概要
「協和性理論」は音と音の周波数がどのくらい離れていると協和音や不協和音と評価するのかについて研究した論文である。
今回はその協和性理論を元に、「二成分だけからなる最も簡単な複合音の協和性」について研究した西村らの研究の問題点について、更に追求した研究を行った。西村らの実験では低いほうの音440Hzが固定されていて高いほうの音だけが変化していたが、それでは音の移り変わり(旋律など)に対して「心地よいか」「心地悪いか」を判断してしまう可能性がある。そこで今回の実験では低いほうの音を440Hzから+-10%の範囲でランダムに変化させた実験を行った。
また亀岡等の実験では「澄んだ」「濁った」で判断していたが、一般人にとっては「澄んだ」「濁った」以外にも音の感じ方がある。今回の実験では「心地よい」「心地悪い」という評価の尺度で実験し、その場合でも協和性理論と対応した結果になるのかどうかを調べた。
今回の実験の結果から440Hzを固定していると、やはり被験者は音の移り変わり(旋律など)に対して「心地よいか」「心地悪いか」を判断しがちだと考えられる被験者がいた。
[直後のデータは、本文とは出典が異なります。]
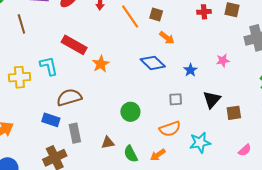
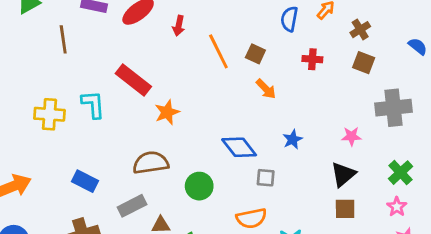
red cross: (204, 12) -> (312, 59), moved
pink star: (223, 61) -> (351, 136), moved
blue diamond: (153, 63) -> (239, 147), moved
brown semicircle: (69, 97) -> (151, 163), moved
black triangle: (212, 100) -> (343, 174), moved
gray rectangle: (75, 133) -> (132, 206), moved, turned 66

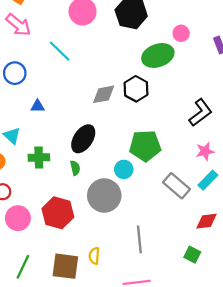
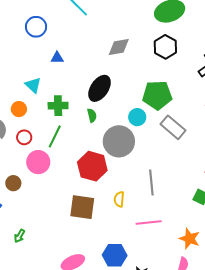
black hexagon: (136, 89) -> (165, 47), moved
gray rectangle: (176, 186) -> (173, 127), moved
red hexagon: (58, 213) -> (92, 166), moved
yellow semicircle: (94, 256) -> (119, 199), moved
green line: (23, 267) -> (55, 136), moved

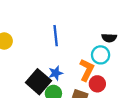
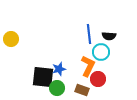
blue line: (56, 36) -> (89, 34), moved
black square: (38, 82) -> (43, 77), turned -35

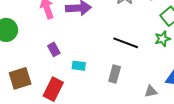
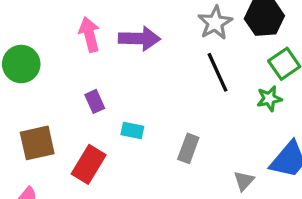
black line: (126, 43) -> (217, 72), moved, turned 40
gray triangle: (151, 91) -> (244, 181), turned -40

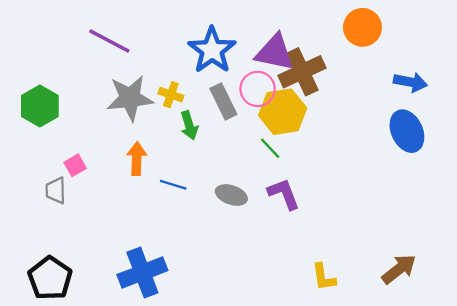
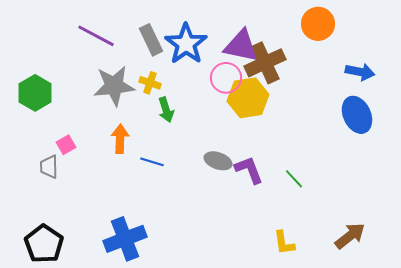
gray rectangle: (223, 101) -> (151, 40), moved
green line: (270, 148) -> (294, 179), moved
gray ellipse: (231, 195) -> (218, 161), moved

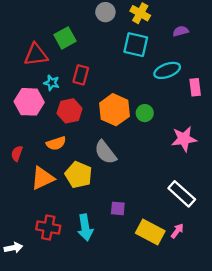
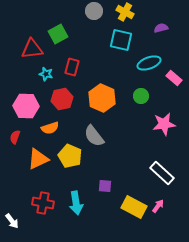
pink rectangle: (195, 87) -> (174, 78), turned -42
pink hexagon: (29, 102) -> (26, 106), moved
green circle: (145, 113) -> (141, 96), moved
white arrow: (13, 248) -> (12, 221), turned 63

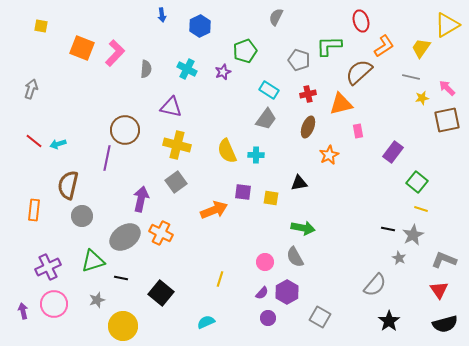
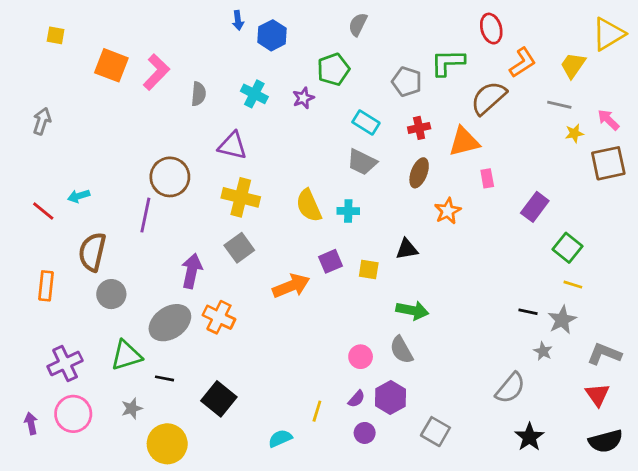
blue arrow: (162, 15) -> (238, 20), moved
gray semicircle: (276, 17) -> (358, 24), moved
gray trapezoid: (266, 119) -> (362, 162), turned 80
red line: (34, 141) -> (43, 211), moved
purple square: (243, 192) -> (331, 261), turned -30
yellow line: (220, 279) -> (317, 411), moved

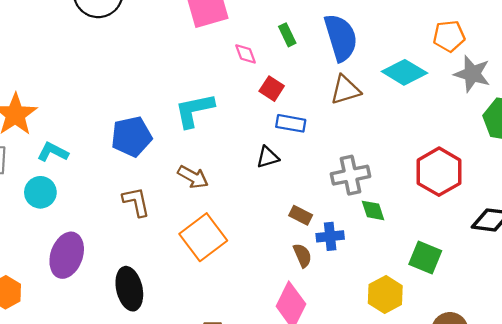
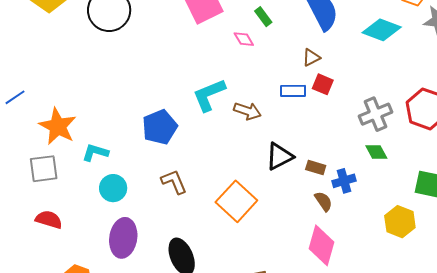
green rectangle: (287, 35) -> (263, 17), moved
red square: (272, 89) -> (323, 84), moved
brown triangle: (345, 90) -> (311, 58), moved, size x0.7
black triangle: (268, 157) -> (279, 156), moved, size x1.4
gray cross: (350, 175) -> (375, 114), moved
brown arrow: (193, 177) -> (247, 111), moved
cyan circle: (40, 192) -> (113, 188), moved

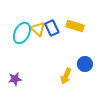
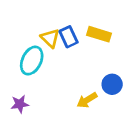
cyan ellipse: (22, 33) -> (32, 61), moved
yellow arrow: (66, 76) -> (87, 100), turned 35

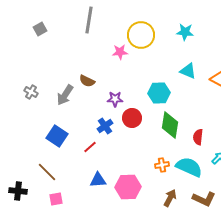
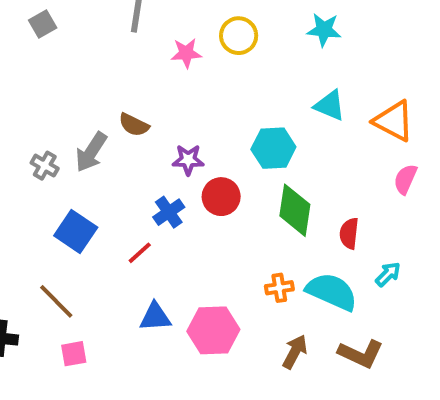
yellow circle: (141, 35) -> (239, 36), size x0.7
pink star: (120, 52) -> (186, 53), moved
gray cross: (31, 92) -> (45, 166), moved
また被験者間で比較した場合、和音ごとの評価に大きな差が見られ、被験者6名全員に共通するような結果は得られなかった。2つの実験共に同じように評価している被験者が3名おり、そのなかで協和性理論の166セントを最不協和音とする結果に対応していた被験者は1名いた。この3名のうちの2名は協和性理論における純音の結果より複合音の結果に対応した評価をした。